→ **Problem description**:
Retype each entry. Leave nothing out.
============
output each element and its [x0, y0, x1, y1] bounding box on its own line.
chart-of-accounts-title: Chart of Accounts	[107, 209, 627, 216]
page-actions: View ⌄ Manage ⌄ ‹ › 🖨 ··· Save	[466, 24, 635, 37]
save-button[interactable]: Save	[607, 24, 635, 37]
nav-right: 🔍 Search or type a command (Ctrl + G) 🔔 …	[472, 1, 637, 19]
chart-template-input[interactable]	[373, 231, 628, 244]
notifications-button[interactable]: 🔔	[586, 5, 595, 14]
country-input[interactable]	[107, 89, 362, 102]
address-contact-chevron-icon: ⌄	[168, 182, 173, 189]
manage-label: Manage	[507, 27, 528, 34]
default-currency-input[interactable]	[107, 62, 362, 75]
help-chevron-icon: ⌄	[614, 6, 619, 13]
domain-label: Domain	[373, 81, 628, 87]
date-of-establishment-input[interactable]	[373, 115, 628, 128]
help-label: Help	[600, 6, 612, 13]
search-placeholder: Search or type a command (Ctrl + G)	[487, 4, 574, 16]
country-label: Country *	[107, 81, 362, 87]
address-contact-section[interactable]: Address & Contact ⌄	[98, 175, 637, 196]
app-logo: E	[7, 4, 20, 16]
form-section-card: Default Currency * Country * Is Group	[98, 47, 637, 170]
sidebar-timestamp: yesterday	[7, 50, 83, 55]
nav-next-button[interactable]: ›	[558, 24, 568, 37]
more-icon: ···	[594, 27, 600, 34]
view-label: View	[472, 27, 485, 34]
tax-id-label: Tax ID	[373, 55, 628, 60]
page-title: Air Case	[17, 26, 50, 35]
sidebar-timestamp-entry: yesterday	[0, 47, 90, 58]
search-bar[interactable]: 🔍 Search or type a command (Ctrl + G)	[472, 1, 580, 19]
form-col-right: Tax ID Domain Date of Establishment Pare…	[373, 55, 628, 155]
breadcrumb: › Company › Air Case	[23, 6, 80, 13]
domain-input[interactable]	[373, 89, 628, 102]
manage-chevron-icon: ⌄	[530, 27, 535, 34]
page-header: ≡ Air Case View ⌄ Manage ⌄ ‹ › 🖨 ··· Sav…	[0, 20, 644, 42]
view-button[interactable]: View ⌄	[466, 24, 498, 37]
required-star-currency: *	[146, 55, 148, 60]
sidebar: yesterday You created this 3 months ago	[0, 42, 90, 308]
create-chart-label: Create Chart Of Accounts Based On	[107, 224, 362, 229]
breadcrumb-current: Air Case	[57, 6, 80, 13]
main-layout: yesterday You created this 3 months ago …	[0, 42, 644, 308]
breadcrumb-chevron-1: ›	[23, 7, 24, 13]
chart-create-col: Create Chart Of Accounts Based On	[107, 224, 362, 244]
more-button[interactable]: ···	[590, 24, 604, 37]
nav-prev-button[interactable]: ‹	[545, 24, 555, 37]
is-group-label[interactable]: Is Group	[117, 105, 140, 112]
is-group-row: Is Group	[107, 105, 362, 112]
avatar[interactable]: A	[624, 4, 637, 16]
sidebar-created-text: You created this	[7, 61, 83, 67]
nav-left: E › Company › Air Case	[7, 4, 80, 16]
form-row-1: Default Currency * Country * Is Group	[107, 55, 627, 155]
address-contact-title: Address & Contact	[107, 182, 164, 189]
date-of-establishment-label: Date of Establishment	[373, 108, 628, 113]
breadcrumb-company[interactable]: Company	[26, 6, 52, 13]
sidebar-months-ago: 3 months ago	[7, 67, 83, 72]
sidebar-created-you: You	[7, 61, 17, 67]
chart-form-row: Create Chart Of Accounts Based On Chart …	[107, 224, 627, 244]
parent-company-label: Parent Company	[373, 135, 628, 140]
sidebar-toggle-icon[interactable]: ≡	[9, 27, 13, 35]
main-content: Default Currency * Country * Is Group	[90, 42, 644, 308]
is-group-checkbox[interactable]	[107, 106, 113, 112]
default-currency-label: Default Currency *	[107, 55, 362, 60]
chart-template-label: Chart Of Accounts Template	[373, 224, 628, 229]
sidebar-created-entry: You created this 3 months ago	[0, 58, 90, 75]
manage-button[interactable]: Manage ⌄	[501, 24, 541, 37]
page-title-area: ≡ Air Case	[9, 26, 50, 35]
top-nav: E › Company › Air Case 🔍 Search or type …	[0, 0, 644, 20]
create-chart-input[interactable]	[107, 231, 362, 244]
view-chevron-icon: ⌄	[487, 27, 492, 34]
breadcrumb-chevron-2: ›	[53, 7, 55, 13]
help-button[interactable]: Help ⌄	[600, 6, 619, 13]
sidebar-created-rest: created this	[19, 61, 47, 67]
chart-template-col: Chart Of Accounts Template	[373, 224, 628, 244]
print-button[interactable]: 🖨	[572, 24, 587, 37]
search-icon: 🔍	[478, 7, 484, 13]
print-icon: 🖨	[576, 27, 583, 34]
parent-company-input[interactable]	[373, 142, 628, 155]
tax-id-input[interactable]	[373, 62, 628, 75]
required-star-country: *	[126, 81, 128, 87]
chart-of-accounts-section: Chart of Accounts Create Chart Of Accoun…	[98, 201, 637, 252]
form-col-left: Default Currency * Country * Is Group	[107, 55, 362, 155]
============
→ **Exercise result**:
output each element and its [x0, y0, x1, y1] bounding box on its own line.
chart-of-accounts-title: Chart of Accounts	[107, 209, 627, 216]
page-actions: View ⌄ Manage ⌄ ‹ › 🖨 ··· Save	[466, 24, 635, 37]
save-button[interactable]: Save	[607, 24, 635, 37]
nav-right: 🔍 Search or type a command (Ctrl + G) 🔔 …	[472, 1, 637, 19]
chart-template-input[interactable]	[373, 231, 628, 244]
notifications-button[interactable]: 🔔	[586, 5, 595, 14]
country-input[interactable]	[107, 89, 362, 102]
address-contact-chevron-icon: ⌄	[168, 182, 173, 189]
manage-label: Manage	[507, 27, 528, 34]
default-currency-input[interactable]	[107, 62, 362, 75]
help-chevron-icon: ⌄	[614, 6, 619, 13]
domain-label: Domain	[373, 81, 628, 87]
date-of-establishment-input[interactable]	[373, 115, 628, 128]
help-label: Help	[600, 6, 612, 13]
search-placeholder: Search or type a command (Ctrl + G)	[487, 4, 574, 16]
country-label: Country *	[107, 81, 362, 87]
address-contact-section[interactable]: Address & Contact ⌄	[98, 175, 637, 196]
app-logo: E	[7, 4, 20, 16]
form-section-card: Default Currency * Country * Is Group	[98, 47, 637, 170]
sidebar-timestamp: yesterday	[7, 50, 83, 55]
nav-next-button[interactable]: ›	[558, 24, 568, 37]
more-icon: ···	[594, 27, 600, 34]
view-label: View	[472, 27, 485, 34]
tax-id-label: Tax ID	[373, 55, 628, 60]
page-title: Air Case	[17, 26, 50, 35]
sidebar-timestamp-entry: yesterday	[0, 47, 90, 58]
search-bar[interactable]: 🔍 Search or type a command (Ctrl + G)	[472, 1, 580, 19]
form-col-right: Tax ID Domain Date of Establishment Pare…	[373, 55, 628, 155]
breadcrumb: › Company › Air Case	[23, 6, 80, 13]
domain-input[interactable]	[373, 89, 628, 102]
manage-chevron-icon: ⌄	[530, 27, 535, 34]
page-header: ≡ Air Case View ⌄ Manage ⌄ ‹ › 🖨 ··· Sav…	[0, 20, 644, 42]
view-button[interactable]: View ⌄	[466, 24, 498, 37]
required-star-currency: *	[146, 55, 148, 60]
sidebar: yesterday You created this 3 months ago	[0, 42, 90, 308]
create-chart-label: Create Chart Of Accounts Based On	[107, 224, 362, 229]
breadcrumb-current: Air Case	[57, 6, 80, 13]
main-layout: yesterday You created this 3 months ago …	[0, 42, 644, 308]
breadcrumb-chevron-1: ›	[23, 7, 24, 13]
chart-create-col: Create Chart Of Accounts Based On	[107, 224, 362, 244]
more-button[interactable]: ···	[590, 24, 604, 37]
nav-prev-button[interactable]: ‹	[545, 24, 555, 37]
is-group-label[interactable]: Is Group	[117, 105, 140, 112]
is-group-row: Is Group	[107, 105, 362, 112]
avatar[interactable]: A	[624, 4, 637, 16]
sidebar-created-text: You created this	[7, 61, 83, 67]
nav-left: E › Company › Air Case	[7, 4, 80, 16]
form-row-1: Default Currency * Country * Is Group	[107, 55, 627, 155]
address-contact-title: Address & Contact	[107, 182, 164, 189]
date-of-establishment-label: Date of Establishment	[373, 108, 628, 113]
breadcrumb-company[interactable]: Company	[26, 6, 52, 13]
sidebar-months-ago: 3 months ago	[7, 67, 83, 72]
sidebar-created-you: You	[7, 61, 17, 67]
chart-form-row: Create Chart Of Accounts Based On Chart …	[107, 224, 627, 244]
parent-company-label: Parent Company	[373, 135, 628, 140]
sidebar-toggle-icon[interactable]: ≡	[9, 27, 13, 35]
main-content: Default Currency * Country * Is Group	[90, 42, 644, 308]
is-group-checkbox[interactable]	[107, 106, 113, 112]
default-currency-label: Default Currency *	[107, 55, 362, 60]
chart-template-label: Chart Of Accounts Template	[373, 224, 628, 229]
sidebar-created-entry: You created this 3 months ago	[0, 58, 90, 75]
manage-button[interactable]: Manage ⌄	[501, 24, 541, 37]
page-title-area: ≡ Air Case	[9, 26, 50, 35]
top-nav: E › Company › Air Case 🔍 Search or type …	[0, 0, 644, 20]
create-chart-input[interactable]	[107, 231, 362, 244]
view-chevron-icon: ⌄	[487, 27, 492, 34]
breadcrumb-chevron-2: ›	[53, 7, 55, 13]
help-button[interactable]: Help ⌄	[600, 6, 619, 13]
sidebar-created-rest: created this	[19, 61, 47, 67]
chart-template-col: Chart Of Accounts Template	[373, 224, 628, 244]
print-button[interactable]: 🖨	[572, 24, 587, 37]
search-icon: 🔍	[478, 7, 484, 13]
print-icon: 🖨	[576, 27, 583, 34]
parent-company-input[interactable]	[373, 142, 628, 155]
tax-id-input[interactable]	[373, 62, 628, 75]
required-star-country: *	[126, 81, 128, 87]
chart-of-accounts-section: Chart of Accounts Create Chart Of Accoun…	[98, 201, 637, 252]
form-col-left: Default Currency * Country * Is Group	[107, 55, 362, 155]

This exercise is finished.